No one cares about handcrafted artisanal code as long as it meets both functional and non functional requirements. The minute geeks get over themselves thinking they are some type of artists, the happier they will be.

I’ve had a job that requires coding for 30 years and before ther I was hobbyist and I’ve worked for from everything from 60 person startups to BigTech.

For my last two projects (consulting) and my current project, while I led the project, got the requirements, designed the architecture from an empty AWS account (yes using IAC) and delivered it. I didn’t look at a line of code. I verified the functional and non functional requirements, wrote the hand off documentation etc.

The customer is happy, my company is happy, and I bet you not a single person will ever look at a line of code I wrote. If they do get a developer to take it over, the developer will be grateful for my detailed AGENTS.md file.

reply
It’s not about hand crafted code or even code performance.

We know from experimentation that agents will change anything that isn’t nailed down. No natural language spec or test suite has ever come close to fully describing all observable behaviors of a non-trivial system.

This means that if no one is reviewing the code, agents adding features will change observable behaviors.

This gets exposed to users as churn, jank, and broken work flows.

reply
Thats easy enough to prevent with modular code that’s what “plan mode” is for. But you probably never worked with a bunch of C# developers using R#
reply
1. Preventing agents from crossing boundaries, creating implicit and explicit dependencies, and building false layers requires much more human control over every PR and involvement with the code than you seem to espouse.

2. Assuming that techniques that work with human developers that have severely impaired judgement but are massively faster at producing code is a bad idea.

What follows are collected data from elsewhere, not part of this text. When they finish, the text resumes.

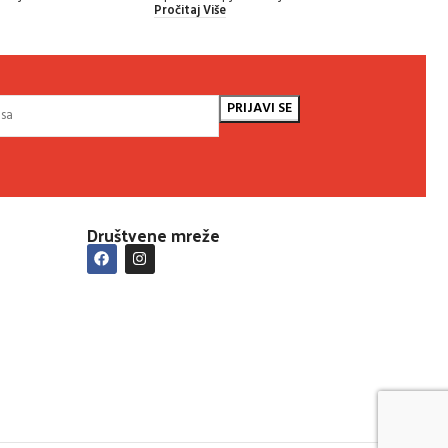
Pročitaj Više
Pročit
Društvene mreže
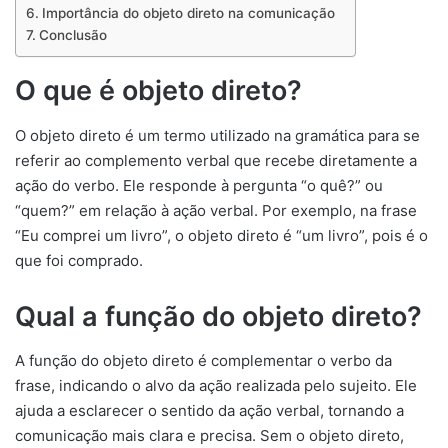
Importância do objeto direto na comunicação
Conclusão
O que é objeto direto?
O objeto direto é um termo utilizado na gramática para se
referir ao complemento verbal que recebe diretamente a
ação do verbo. Ele responde à pergunta “o quê?” ou
“quem?” em relação à ação verbal. Por exemplo, na frase
“Eu comprei um livro”, o objeto direto é “um livro”, pois é o
que foi comprado.
Qual a função do objeto direto?
A função do objeto direto é complementar o verbo da
frase, indicando o alvo da ação realizada pelo sujeito. Ele
ajuda a esclarecer o sentido da ação verbal, tornando a
comunicação mais clara e precisa. Sem o objeto direto,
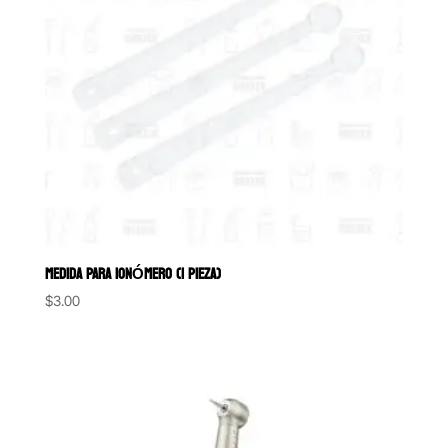
MEDIDA PARA IONÓMERO (1 PIEZA)
$
3.00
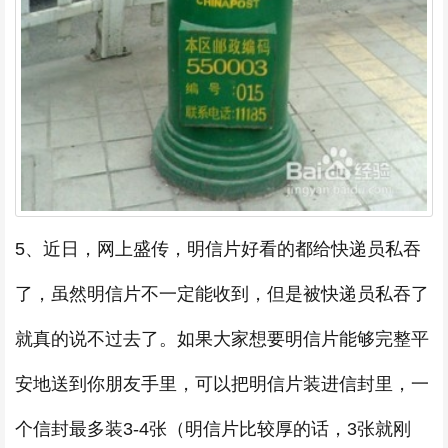
5、近日，网上盛传，明信片好看的都给快递员私吞
了，虽然明信片不一定能收到，但是被快递员私吞了
就真的说不过去了。如果大家想要明信片能够完整平
安地送到你朋友手里，可以把明信片装进信封里，一
个信封最多装3-4张（明信片比较厚的话，3张就刚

3. There’s no way you have enough experience with maintaining code written in this way to confidently hand wave away concerns.

reply
Absolutely no one in the value chain cares about “how many layers of abstractions your code has - not your management or your customers. They care about functional and none functional requirements
reply
Of course they don’t. Please reread what I said, give it the slightest bit of thought, and re-respond if you want a response from me.
reply
By definition, coding agents are right now the worse they will ever be and the industry as a whole by definition is the least experienced it will ever be at using then.

So many people on HN are so insulted that the people who put money in our bank accounts and in some cases stock in our brokerage accounts ever cared about their bespoke clean code, GOF patterns and they never did. LLM just made it more apparent.

It’s always been dumb for PR to be focused on for loops vs while loops instead of focusing on whether functional and non functional requirements are met

reply
Wow you have completely lost the plot. It’s like you’re a bot that’s mixing up who he’s replying to.
reply
Just maybe you aren’t making the strong argument you think you are making
reply
"No one cares about handcrafted artisanal code as long as it meets both functional and non functional requirements"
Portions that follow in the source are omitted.